→ **Record excerpts**
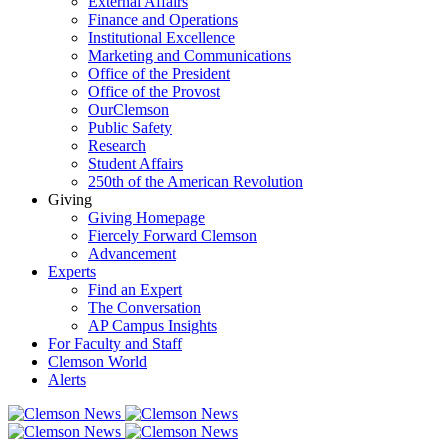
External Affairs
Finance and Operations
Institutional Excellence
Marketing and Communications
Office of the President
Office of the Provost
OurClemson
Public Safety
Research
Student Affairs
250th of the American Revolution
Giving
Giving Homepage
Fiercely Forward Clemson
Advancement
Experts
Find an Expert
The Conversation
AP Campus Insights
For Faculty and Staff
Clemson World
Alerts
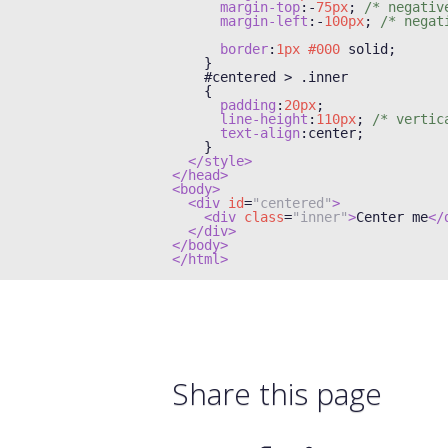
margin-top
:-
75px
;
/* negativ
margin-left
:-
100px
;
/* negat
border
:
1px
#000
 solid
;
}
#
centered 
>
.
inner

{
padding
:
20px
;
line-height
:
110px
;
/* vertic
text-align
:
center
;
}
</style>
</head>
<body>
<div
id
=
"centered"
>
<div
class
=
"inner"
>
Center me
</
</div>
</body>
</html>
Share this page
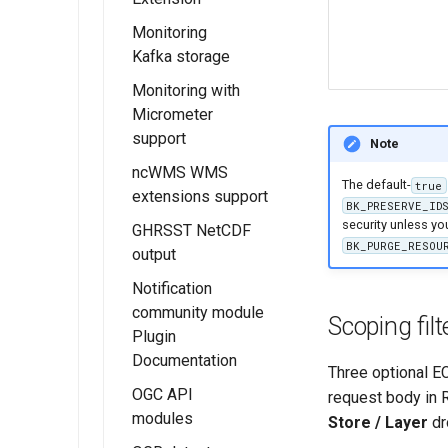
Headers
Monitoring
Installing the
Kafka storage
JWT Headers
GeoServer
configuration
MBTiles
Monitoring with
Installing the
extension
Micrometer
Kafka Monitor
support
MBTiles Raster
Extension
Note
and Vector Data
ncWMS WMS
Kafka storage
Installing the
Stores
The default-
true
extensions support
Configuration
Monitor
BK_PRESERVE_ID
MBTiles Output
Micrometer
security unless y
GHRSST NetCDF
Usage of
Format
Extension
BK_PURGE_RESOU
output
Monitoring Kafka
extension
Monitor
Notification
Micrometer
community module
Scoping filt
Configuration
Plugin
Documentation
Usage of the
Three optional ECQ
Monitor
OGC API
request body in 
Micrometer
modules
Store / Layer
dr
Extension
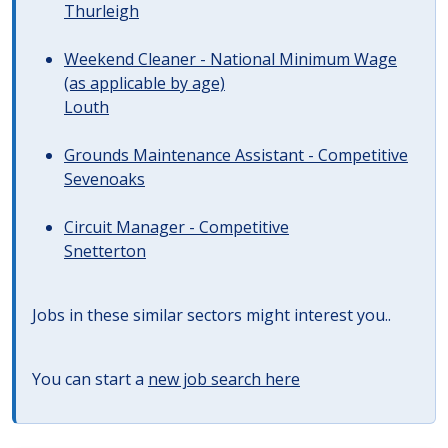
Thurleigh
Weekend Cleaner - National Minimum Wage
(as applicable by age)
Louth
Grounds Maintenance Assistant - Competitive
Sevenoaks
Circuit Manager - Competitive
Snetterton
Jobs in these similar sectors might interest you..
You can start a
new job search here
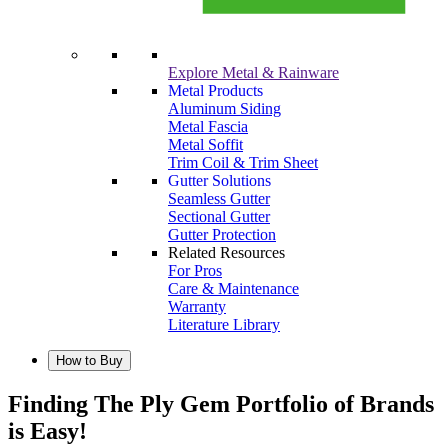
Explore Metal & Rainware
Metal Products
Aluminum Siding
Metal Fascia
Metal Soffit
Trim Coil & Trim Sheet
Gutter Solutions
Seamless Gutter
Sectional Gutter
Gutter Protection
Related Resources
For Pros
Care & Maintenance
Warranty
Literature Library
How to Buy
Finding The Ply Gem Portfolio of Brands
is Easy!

→ **Instructions for the task**
The listing above must be repeated exactly, apart from the pictures.

→ **Result of the task**
External Affairs
Finance and Operations
Institutional Excellence
Marketing and Communications
Office of the President
Office of the Provost
OurClemson
Public Safety
Research
Student Affairs
250th of the American Revolution
Giving
Giving Homepage
Fiercely Forward Clemson
Advancement
Experts
Find an Expert
The Conversation
AP Campus Insights
For Faculty and Staff
Clemson World
Alerts
margin-top
:-
75px
;
/* negativ
margin-left
:-
100px
;
/* negat
border
:
1px
#000
 solid
;
}
#
centered 
>
.
inner

{
padding
:
20px
;
line-height
:
110px
;
/* vertic
text-align
:
center
;
}
</style>
</head>
<body>
<div
id
=
"centered"
>
<div
class
=
"inner"
>
Center me
</
</div>
</body>
</html>
Share this page
Headers
Monitoring
Installing the
Kafka storage
JWT Headers
GeoServer
configuration
MBTiles
Monitoring with
Installing the
extension
Micrometer
Kafka Monitor
support
MBTiles Raster
Extension
Note
and Vector Data
ncWMS WMS
Kafka storage
Installing the
Stores
The default-
true
extensions support
Configuration
Monitor
BK_PRESERVE_ID
MBTiles Output
Micrometer
security unless y
GHRSST NetCDF
Usage of
Format
Extension
BK_PURGE_RESOU
output
Monitoring Kafka
extension
Monitor
Notification
Micrometer
community module
Scoping filt
Configuration
Plugin
Documentation
Usage of the
Three optional ECQ
Monitor
OGC API
request body in 
Micrometer
modules
Store / Layer
dr
Extension
Thurleigh
Weekend Cleaner - National Minimum Wage
(as applicable by age)
Louth
Grounds Maintenance Assistant - Competitive
Sevenoaks
Circuit Manager - Competitive
Snetterton
Jobs in these similar sectors might interest you..
You can start a
new job search here
Explore Metal & Rainware
Metal Products
Aluminum Siding
Metal Fascia
Metal Soffit
Trim Coil & Trim Sheet
Gutter Solutions
Seamless Gutter
Sectional Gutter
Gutter Protection
Related Resources
For Pros
Care & Maintenance
Warranty
Literature Library
How to Buy
Finding The Ply Gem Portfolio of Brands
is Easy!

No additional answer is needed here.